◆ **Entries provided**:
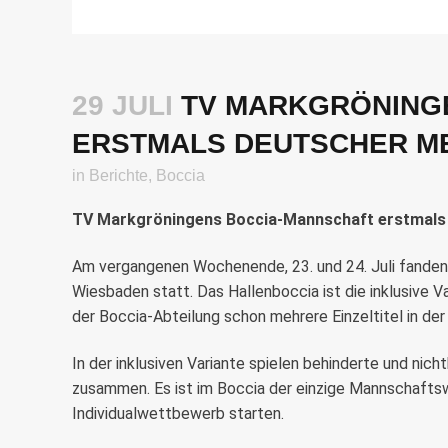
29 JULI
TV MARKGRÖNING
ERSTMALS DEUTSCHER M
in
Berichte
,
Boccia
TV Markgröningens Boccia-Mannschaft erstmals
Am vergangenen Wochenende, 23. und 24. Juli fanden
Wiesbaden statt. Das Hallenboccia ist die inklusive V
der Boccia-Abteilung schon mehrere Einzeltitel in der
In der inklusiven Variante spielen behinderte und nic
zusammen. Es ist im Boccia der einzige Mannschaftsw
Individualwettbewerb starten.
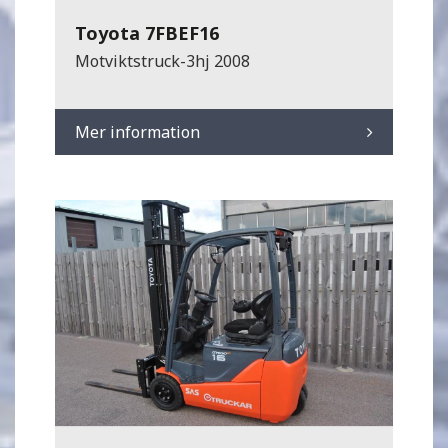
Toyota 7FBEF16
Motviktstruck-3hj 2008
Mer information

◆ **Goal of the exercise**: Above are records to transcribe exactly; leave their pictures out.

◆ **Response area**:
29 JULI
TV MARKGRÖNING
ERSTMALS DEUTSCHER M
in
Berichte
,
Boccia
TV Markgröningens Boccia-Mannschaft erstmals
Am vergangenen Wochenende, 23. und 24. Juli fanden
Wiesbaden statt. Das Hallenboccia ist die inklusive V
der Boccia-Abteilung schon mehrere Einzeltitel in der
In der inklusiven Variante spielen behinderte und nic
zusammen. Es ist im Boccia der einzige Mannschaftsw
Individualwettbewerb starten.
Toyota 7FBEF16
Motviktstruck-3hj 2008
Mer information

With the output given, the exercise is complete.